* _TASK DESCRIPTION_: When you reach the line containing "52 (144, 15)" in the entries below, begin reproducing lines exactly, and stop once the line containing "Débarras d'appartement Saint" is done.

* _INPUT MATERIAL_:
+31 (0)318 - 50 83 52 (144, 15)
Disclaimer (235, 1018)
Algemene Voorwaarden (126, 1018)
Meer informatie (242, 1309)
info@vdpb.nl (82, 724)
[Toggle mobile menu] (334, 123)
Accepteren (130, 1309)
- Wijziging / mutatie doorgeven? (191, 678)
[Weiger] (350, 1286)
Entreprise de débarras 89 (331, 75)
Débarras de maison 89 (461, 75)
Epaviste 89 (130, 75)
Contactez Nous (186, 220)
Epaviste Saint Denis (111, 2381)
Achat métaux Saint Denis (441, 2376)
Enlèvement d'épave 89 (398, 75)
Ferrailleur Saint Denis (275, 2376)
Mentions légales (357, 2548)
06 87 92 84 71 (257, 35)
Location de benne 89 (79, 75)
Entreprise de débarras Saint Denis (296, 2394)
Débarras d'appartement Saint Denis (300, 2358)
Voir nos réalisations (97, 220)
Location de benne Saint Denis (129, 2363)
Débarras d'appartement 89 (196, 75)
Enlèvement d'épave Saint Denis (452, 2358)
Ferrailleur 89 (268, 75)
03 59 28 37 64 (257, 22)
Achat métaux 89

* * *

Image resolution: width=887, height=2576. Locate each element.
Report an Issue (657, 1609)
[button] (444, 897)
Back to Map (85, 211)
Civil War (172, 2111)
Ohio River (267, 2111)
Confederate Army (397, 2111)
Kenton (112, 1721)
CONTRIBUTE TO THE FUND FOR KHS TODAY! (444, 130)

* * *

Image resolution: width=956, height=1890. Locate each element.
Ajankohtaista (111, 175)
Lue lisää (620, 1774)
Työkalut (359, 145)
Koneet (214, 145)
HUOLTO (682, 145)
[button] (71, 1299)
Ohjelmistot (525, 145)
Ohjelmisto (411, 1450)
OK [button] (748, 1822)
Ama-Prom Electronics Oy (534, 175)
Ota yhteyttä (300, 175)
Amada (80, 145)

* _REPLY TO THE EXERCISE_:
+31 (0)318 - 50 83 52 (144, 15)
Disclaimer (235, 1018)
Algemene Voorwaarden (126, 1018)
Meer informatie (242, 1309)
info@vdpb.nl (82, 724)
[Toggle mobile menu] (334, 123)
Accepteren (130, 1309)
- Wijziging / mutatie doorgeven? (191, 678)
[Weiger] (350, 1286)
Entreprise de débarras 89 (331, 75)
Débarras de maison 89 (461, 75)
Epaviste 89 (130, 75)
Contactez Nous (186, 220)
Epaviste Saint Denis (111, 2381)
Achat métaux Saint Denis (441, 2376)
Enlèvement d'épave 89 (398, 75)
Ferrailleur Saint Denis (275, 2376)
Mentions légales (357, 2548)
06 87 92 84 71 (257, 35)
Location de benne 89 (79, 75)
Entreprise de débarras Saint Denis (296, 2394)
Débarras d'appartement Saint Denis (300, 2358)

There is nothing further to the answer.